| EXERCISE DIRECTIONS |
Filter the listing below down to the lines containing the word "marker".

◇ ◇ ◇

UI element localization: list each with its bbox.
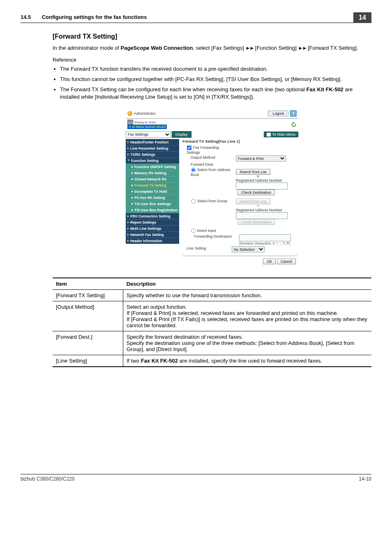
sidebar-item-network-fax[interactable]: Network Fax Setting [126, 231, 179, 238]
registered-number-label-2: Registered Address Number [236, 208, 297, 212]
sidebar-item-function-setting[interactable]: Function Setting [126, 157, 179, 164]
category-select[interactable]: Fax Settings [126, 131, 171, 138]
bullet-1: The Forward TX function transfers the re… [60, 65, 371, 73]
check-destination-button[interactable]: Check Destination [238, 190, 275, 195]
help-icon[interactable]: ? [290, 110, 297, 117]
ok-button[interactable]: OK [263, 259, 276, 264]
line-setting-select[interactable]: No Selection [232, 246, 265, 252]
main-menu-icon [267, 133, 271, 136]
sidebar-item-pbx[interactable]: PBX Connection Setting [126, 213, 179, 219]
bullet-2: This function cannot be configured toget… [60, 76, 371, 83]
select-group-radio[interactable] [191, 199, 196, 204]
sidebar-sub-closed-network[interactable]: Closed Network RX [126, 176, 179, 182]
reference-label: Reference [53, 57, 371, 63]
search-from-list-button[interactable]: Search from List [236, 169, 270, 175]
table-row: [Output Method]Select an output function… [53, 301, 371, 331]
printer-icon [127, 120, 133, 125]
embedded-screenshot: Administrator Logout ? Ready to Scan ⚠In… [126, 109, 298, 265]
th-description: Description [123, 278, 372, 290]
table-row: [Forward TX Setting]Specify whether to u… [53, 290, 371, 301]
heading-forward-tx: [Forward TX Setting] [53, 33, 371, 40]
footer-page: 14-10 [359, 476, 371, 482]
running-header: 14.5 Configuring settings for the fax fu… [21, 12, 371, 23]
forwarding-destination-input [239, 234, 291, 241]
sidebar-item-line-parameter[interactable]: Line Parameter Setting [126, 145, 179, 151]
down-arrow-icon-disabled [256, 205, 260, 207]
settings-pane: Forward TX Setting(Fax Line 1) Fax Forwa… [182, 139, 298, 265]
intro-para: In the administrator mode of PageScope W… [53, 44, 371, 52]
sidebar-sub-pcfax-rx[interactable]: PC-Fax RX Setting [126, 194, 179, 201]
sidebar-item-multiline[interactable]: Multi Line Settings [126, 225, 179, 231]
sidebar-sub-forward-tx[interactable]: Forward TX Setting [126, 182, 179, 188]
refresh-icon[interactable] [291, 122, 297, 127]
sidebar-sub-tsi-reg[interactable]: TSI User Box Registration [126, 207, 179, 213]
footer-model: bizhub C360/C280/C220 [21, 476, 74, 482]
th-item: Item [53, 278, 123, 290]
section-title: Configuring settings for the fax functio… [42, 14, 147, 20]
table-row: [Forward Dest.]Specify the forward desti… [53, 331, 371, 355]
header-left: 14.5 Configuring settings for the fax fu… [21, 14, 147, 21]
registered-number-input-disabled [236, 212, 288, 219]
chapter-chip: 14 [353, 12, 371, 23]
fax-forwarding-checkbox[interactable] [187, 146, 191, 150]
check-destination-button-disabled: Check Destination [238, 219, 275, 225]
sidebar-sub-tsi-box[interactable]: TSI User Box Settings [126, 201, 179, 207]
registered-number-input[interactable] [236, 183, 288, 190]
output-method-select[interactable]: Forward & Print [236, 155, 286, 162]
page-footer: bizhub C360/C280/C220 14-10 [21, 474, 371, 482]
sidebar-sub-function-onoff[interactable]: Function ON/OFF Setting [126, 164, 179, 170]
section-number: 14.5 [21, 14, 40, 20]
pane-title: Forward TX Setting(Fax Line 1) [182, 139, 297, 143]
to-main-menu-button[interactable]: To Main Menu [264, 132, 298, 137]
registered-number-label: Registered Address Number [236, 178, 297, 183]
reference-bullets: The Forward TX function transfers the re… [53, 65, 371, 101]
select-address-book-radio[interactable] [191, 168, 196, 172]
down-arrow-icon [256, 176, 260, 178]
admin-label: Administrator [127, 111, 156, 116]
sidebar-sub-memory-rx[interactable]: Memory RX Setting [126, 170, 179, 176]
sidebar-sub-incomplete-tx[interactable]: Incomplete TX Hold [126, 188, 179, 194]
sidebar-item-txrx[interactable]: TX/RX Settings [126, 151, 179, 157]
bullet-3: The Forward TX Setting can be configured… [60, 86, 371, 102]
direct-input-radio[interactable] [191, 229, 196, 233]
logout-button[interactable]: Logout [268, 111, 288, 116]
warning-icon: ⚠ [129, 125, 131, 129]
sidebar-item-header-footer[interactable]: Header/Footer Position [126, 139, 179, 145]
cancel-button[interactable]: Cancel [277, 259, 296, 264]
table-row: [Line Setting]If two Fax Kit FK-502 are … [53, 355, 371, 367]
sidebar: Header/Footer Position Line Parameter Se… [126, 139, 179, 265]
search-from-list-button-disabled: Search from List [236, 199, 270, 204]
description-table: ItemDescription [Forward TX Setting]Spec… [53, 278, 371, 367]
sidebar-item-header-info[interactable]: Header Information [126, 238, 179, 244]
sidebar-item-report[interactable]: Report Settings [126, 219, 179, 225]
admin-icon [127, 111, 132, 116]
display-button[interactable]: Display [172, 131, 191, 138]
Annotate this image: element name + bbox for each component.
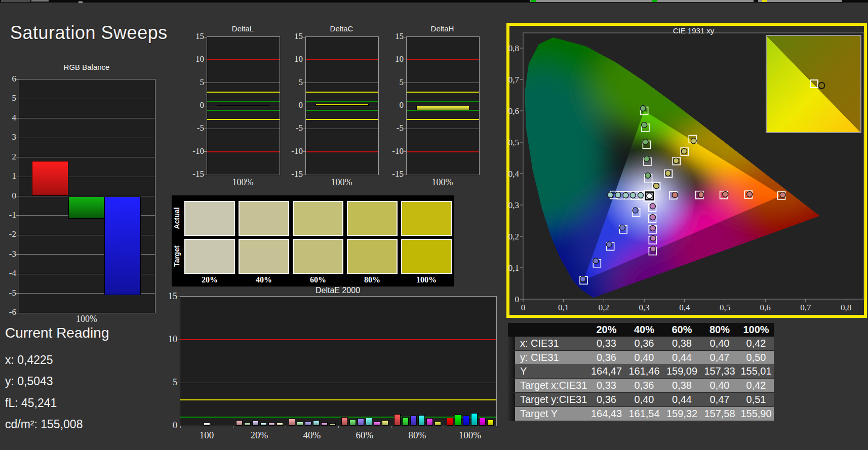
swatch-target-60% bbox=[293, 239, 343, 274]
axis-tick bbox=[180, 426, 181, 428]
table-header-row: 20%40%60%80%100% bbox=[508, 323, 774, 337]
limit-line bbox=[180, 339, 496, 340]
deltae-bar bbox=[349, 419, 356, 426]
tick-mark bbox=[16, 293, 19, 294]
axis-tick bbox=[233, 426, 233, 428]
gridline bbox=[306, 83, 378, 83]
tick-label: 0,7 bbox=[508, 75, 520, 85]
tick-label: 0 bbox=[515, 295, 520, 304]
tick-label: 0,6 bbox=[508, 106, 519, 116]
tick-mark bbox=[16, 215, 19, 216]
deltae-bar bbox=[305, 421, 311, 426]
top-strip-segment bbox=[762, 0, 767, 2]
tick-mark bbox=[404, 37, 407, 37]
tick-mark bbox=[16, 157, 19, 157]
tick-label: 10 bbox=[284, 54, 303, 64]
cie-measured-marker-red bbox=[672, 192, 678, 198]
table-cell: 0,42 bbox=[738, 379, 774, 392]
gridline bbox=[19, 99, 155, 99]
swatch-col-label: 60% bbox=[293, 275, 343, 284]
tick-mark bbox=[404, 175, 407, 175]
cie-title: CIE 1931 xy bbox=[523, 26, 864, 35]
limit-line bbox=[207, 110, 280, 111]
cie-1931-xy-chart[interactable]: 00,10,20,30,40,50,60,70,800,10,20,30,40,… bbox=[506, 23, 867, 318]
swatch-col-label: 40% bbox=[239, 275, 289, 284]
tick-label: -10 bbox=[284, 146, 303, 156]
gridline bbox=[19, 118, 155, 118]
limit-line bbox=[407, 101, 479, 102]
rgb-balance-chart[interactable]: RGB Balance 6543210-1-2-3-4-5-6 100% bbox=[0, 61, 158, 326]
table-row-label: Y bbox=[515, 365, 587, 379]
table-row-label: x: CIE31 bbox=[515, 337, 587, 350]
tick-mark bbox=[16, 254, 19, 255]
axis-tick bbox=[391, 426, 391, 428]
deltae-bar bbox=[394, 414, 401, 426]
swatch-target-40% bbox=[239, 239, 289, 274]
tick-label: 0 bbox=[384, 100, 404, 110]
delta-h-chart[interactable]: DeltaH 151050-5-10-15 100% bbox=[388, 21, 480, 188]
cie-measured-marker-red bbox=[780, 192, 785, 198]
rgb-balance-plot: 6543210-1-2-3-4-5-6 bbox=[19, 79, 155, 313]
cie-measured-marker-magenta bbox=[650, 203, 655, 209]
tick-label: 6 bbox=[0, 74, 16, 84]
tick-label: 0,7 bbox=[800, 303, 811, 312]
swatch-col-label: 100% bbox=[401, 275, 452, 284]
deltae-bar bbox=[321, 422, 328, 426]
tick-label: 5 bbox=[185, 77, 204, 88]
cie-measured-marker-yellow bbox=[691, 138, 696, 144]
tick-label: 0 bbox=[284, 100, 303, 110]
tick-mark bbox=[177, 383, 180, 383]
table-row: y: CIE310,360,400,440,470,50 bbox=[508, 351, 774, 365]
limit-line bbox=[207, 92, 280, 93]
deltae-bar bbox=[297, 422, 303, 426]
table-header-cell: 40% bbox=[625, 323, 663, 337]
cie-measured-marker-green bbox=[644, 156, 649, 161]
tick-label: 0,5 bbox=[508, 138, 519, 147]
results-table[interactable]: 20%40%60%80%100%x: CIE310,330,360,380,40… bbox=[508, 323, 774, 422]
limit-line bbox=[306, 151, 378, 152]
table-cell: 0,38 bbox=[663, 379, 701, 392]
axis-tick bbox=[338, 426, 339, 428]
deltae-bar bbox=[366, 418, 372, 426]
tick-mark bbox=[404, 83, 407, 83]
group-label: 80% bbox=[391, 430, 444, 441]
table-row-gutter bbox=[508, 351, 515, 364]
delta-l-xlabel: 100% bbox=[207, 177, 279, 188]
tick-label: 1 bbox=[0, 171, 16, 181]
delta-c-xlabel: 100% bbox=[305, 177, 378, 188]
actual-target-swatches[interactable]: ActualTarget20%40%60%80%100% bbox=[172, 195, 454, 287]
limit-line bbox=[207, 59, 280, 60]
table-cell: 164,47 bbox=[587, 365, 625, 379]
table-cell: 0,47 bbox=[701, 351, 738, 364]
limit-line bbox=[407, 119, 479, 120]
current-reading-heading: Current Reading bbox=[5, 325, 109, 341]
tick-mark bbox=[204, 106, 207, 106]
table-row-gutter bbox=[508, 379, 515, 392]
table-row-gutter bbox=[508, 365, 515, 379]
swatch-row-label-actual: Actual bbox=[173, 200, 181, 236]
delta-l-chart[interactable]: DeltaL 151050-5-10-15 100% bbox=[188, 21, 281, 188]
delta-l-title: DeltaL bbox=[207, 24, 279, 33]
group-label: 60% bbox=[338, 430, 391, 441]
table-cell: 0,44 bbox=[663, 351, 701, 364]
tick-mark bbox=[16, 99, 19, 99]
table-row: Target y:CIE310,360,400,440,470,51 bbox=[508, 393, 774, 407]
tick-label: -15 bbox=[284, 169, 303, 179]
tick-mark bbox=[303, 106, 306, 106]
deltae-bar bbox=[471, 413, 478, 426]
top-strip-segment bbox=[758, 0, 842, 2]
deltae-bar bbox=[479, 418, 486, 426]
bar-100% bbox=[315, 104, 369, 106]
tick-mark bbox=[204, 83, 207, 83]
limit-line bbox=[407, 92, 479, 93]
top-strip-segment bbox=[652, 0, 657, 2]
cie-measured-marker-cyan bbox=[623, 192, 628, 198]
delta-e-2000-chart[interactable]: DeltaE 2000 15105010020%40%60%80%100% bbox=[162, 285, 501, 442]
deltae-bar bbox=[252, 421, 259, 426]
deltae-bar bbox=[447, 418, 453, 426]
tick-label: -1 bbox=[0, 210, 16, 220]
table-cell: 161,54 bbox=[625, 407, 663, 421]
delta-c-chart[interactable]: DeltaC 151050-5-10-15 100% bbox=[287, 21, 379, 188]
tick-label: 15 bbox=[185, 31, 204, 42]
cie-measured-marker-cyan bbox=[630, 192, 636, 198]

◇ ◇ ◇

| ANSWER AREA |
cie-measured-marker-red bbox=[672, 192, 678, 198]
cie-measured-marker-red bbox=[780, 192, 785, 198]
cie-measured-marker-magenta bbox=[650, 203, 655, 209]
cie-measured-marker-yellow bbox=[691, 138, 696, 144]
cie-measured-marker-green bbox=[644, 156, 649, 161]
cie-measured-marker-cyan bbox=[623, 192, 628, 198]
cie-measured-marker-cyan bbox=[630, 192, 636, 198]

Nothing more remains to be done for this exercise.